Listed records.
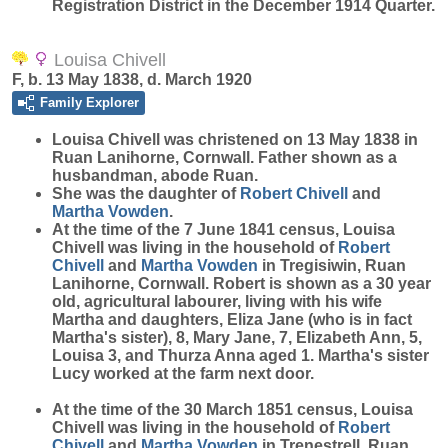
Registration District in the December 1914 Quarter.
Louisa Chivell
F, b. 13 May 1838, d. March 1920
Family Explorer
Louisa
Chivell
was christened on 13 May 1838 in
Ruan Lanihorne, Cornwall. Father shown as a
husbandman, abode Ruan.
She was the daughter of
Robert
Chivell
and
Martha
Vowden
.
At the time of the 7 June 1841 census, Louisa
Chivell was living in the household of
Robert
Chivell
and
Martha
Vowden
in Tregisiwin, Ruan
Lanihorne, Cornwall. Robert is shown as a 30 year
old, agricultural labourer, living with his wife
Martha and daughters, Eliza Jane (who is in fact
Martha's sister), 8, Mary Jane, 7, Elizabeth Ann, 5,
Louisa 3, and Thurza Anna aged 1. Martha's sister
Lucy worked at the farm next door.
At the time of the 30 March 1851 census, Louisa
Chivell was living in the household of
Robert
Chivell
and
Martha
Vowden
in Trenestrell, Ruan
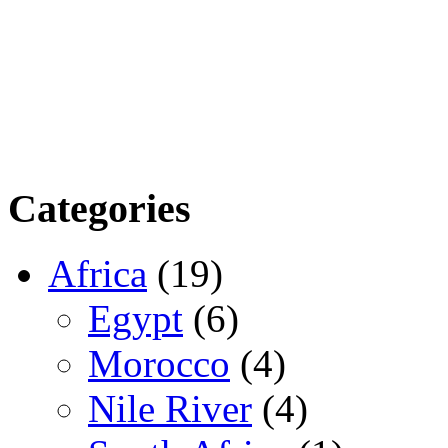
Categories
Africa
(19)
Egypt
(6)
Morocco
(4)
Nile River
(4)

Problem description.
Write the entries out in full and exactly, omitting every picture.

Answer below.
Registration District in the December 1914 Quarter.
Louisa Chivell
F, b. 13 May 1838, d. March 1920
Family Explorer
Louisa
Chivell
was christened on 13 May 1838 in
Ruan Lanihorne, Cornwall. Father shown as a
husbandman, abode Ruan.
She was the daughter of
Robert
Chivell
and
Martha
Vowden
.
At the time of the 7 June 1841 census, Louisa
Chivell was living in the household of
Robert
Chivell
and
Martha
Vowden
in Tregisiwin, Ruan
Lanihorne, Cornwall. Robert is shown as a 30 year
old, agricultural labourer, living with his wife
Martha and daughters, Eliza Jane (who is in fact
Martha's sister), 8, Mary Jane, 7, Elizabeth Ann, 5,
Louisa 3, and Thurza Anna aged 1. Martha's sister
Lucy worked at the farm next door.
At the time of the 30 March 1851 census, Louisa
Chivell was living in the household of
Robert
Chivell
and
Martha
Vowden
in Trenestrell, Ruan
Categories
Africa
(19)
Egypt
(6)
Morocco
(4)
Nile River
(4)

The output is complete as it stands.